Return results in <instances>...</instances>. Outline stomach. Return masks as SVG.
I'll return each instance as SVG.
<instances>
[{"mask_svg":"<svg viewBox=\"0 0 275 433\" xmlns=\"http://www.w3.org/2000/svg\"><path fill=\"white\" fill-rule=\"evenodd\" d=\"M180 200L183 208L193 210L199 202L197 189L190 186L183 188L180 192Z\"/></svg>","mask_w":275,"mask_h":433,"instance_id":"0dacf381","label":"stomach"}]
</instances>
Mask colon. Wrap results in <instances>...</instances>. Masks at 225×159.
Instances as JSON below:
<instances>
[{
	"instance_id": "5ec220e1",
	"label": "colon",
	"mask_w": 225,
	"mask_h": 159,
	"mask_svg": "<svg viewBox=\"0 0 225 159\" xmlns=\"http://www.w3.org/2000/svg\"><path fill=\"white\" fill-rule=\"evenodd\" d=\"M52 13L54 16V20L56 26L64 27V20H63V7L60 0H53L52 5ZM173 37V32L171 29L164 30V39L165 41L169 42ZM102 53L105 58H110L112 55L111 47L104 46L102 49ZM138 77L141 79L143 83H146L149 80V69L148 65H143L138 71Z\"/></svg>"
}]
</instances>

++++++

#### EXERCISE AIM:
Set down nothing but the lines from the one containing "Mask colon. Wrap" through the end of the entries above, exactly as written, both ends counted.

#### SOLUTION BELOW:
Mask colon. Wrap results in <instances>...</instances>. Masks at 225×159.
Instances as JSON below:
<instances>
[{
	"instance_id": "5ec220e1",
	"label": "colon",
	"mask_w": 225,
	"mask_h": 159,
	"mask_svg": "<svg viewBox=\"0 0 225 159\" xmlns=\"http://www.w3.org/2000/svg\"><path fill=\"white\" fill-rule=\"evenodd\" d=\"M52 13L54 16V20L56 26L64 27V20H63V7L60 0H53L52 5ZM173 37V32L171 29L164 30V39L165 41L169 42ZM102 53L105 58H110L112 55L111 47L104 46L102 49ZM138 77L141 79L143 83H146L149 80V69L148 65H143L138 71Z\"/></svg>"
}]
</instances>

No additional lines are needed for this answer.